Joshua Wong, the leader of Hong Kong’s pro-democracy protests, warned that more companies could follow suit.
He said: “It is forseeable that more companies are forced to kowtow to Beijing once the law is implemented in the city. Under Beijing’s tightening grip, Hong Kong is no longer an autonomous city for investors and expats.”
London-listed HSBC was founded in Hong Kong in 1865 to support international trade between China and Europe and makes almost all its profits in Asia.
One former British security official described the decision by HSBC and Standard Chartered as “depressing”, adding: “Banks seem to have decided to collude with a Beijing policy that will inevitably lead to the decline of Hong Kong. They must be calculating that this is a price worth paying for access to China, but that may be shortsighted as well as unethical.”
The move also attracted criticism in the US. Rick Scott, a Republican senator for Florida, tweeted that HSBC had “chosen profits over human rights”.

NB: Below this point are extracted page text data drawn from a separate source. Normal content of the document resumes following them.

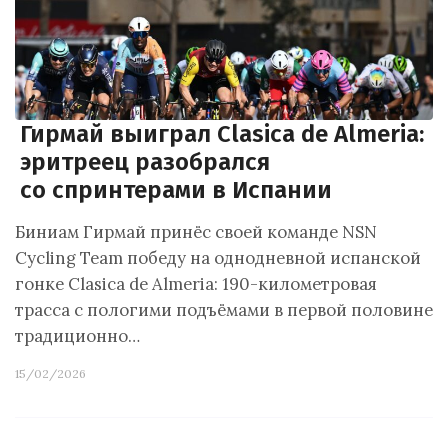
Гирмай выиграл Clasica de Almeria:
эритреец разобрался
со спринтерами в Испании
Биниам Гирмай принёс своей команде NSN
Cycling Team победу на однодневной испанской
гонке Clasica de Almeria: 190-километровая
трасса с пологими подъёмами в первой половине
традиционно…
15/02/2026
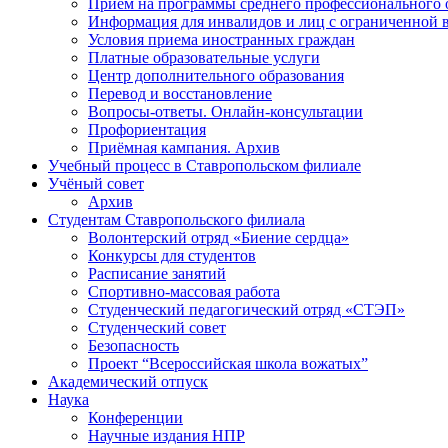
Приём на программы среднего профессионального 
Информация для инвалидов и лиц с ограниченной 
Условия приема иностранных граждан
Платные образовательные услуги
Центр дополнительного образования
Перевод и восстановление
Вопросы-ответы. Онлайн-консультации
Профориентация
Приёмная кампания. Архив
Учебный процесс в Ставропольском филиале
Учёный совет
Архив
Студентам Ставропольского филиала
Волонтерский отряд «Биение сердца»
Конкурсы для студентов
Расписание занятий
Спортивно-массовая работа
Студенческий педагогический отряд «СТЭП»
Студенческий совет
Безопасность
Проект “Всероссийская школа вожатых”
Академический отпуск
Наука
Конференции
Научные издания НПР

The bank is already on thin ice with US authorities after nearly losing its dollar licence in 2012 due to money laundering by Mexican drug cartels.
Mr Scott said: “Siding with Communist China in its latest effort to deny autonomy and human rights to the people of Hong Kong is dangerous and shameful. We will not forget it.”
Tensions have risen this week after a vigil marking the Tiananmen Square massacre in 1989 was cancelled due to coronavirus, leading Amnesty International to accuse the police of exacerbating tensions ahead of the “disastrous” security law.
Earlier this week spokespeople for HSBC and Standard Chartered said that they supported laws which maintain Hong Kong’s “one country, two systems” principle while rebuilding its long-term economy.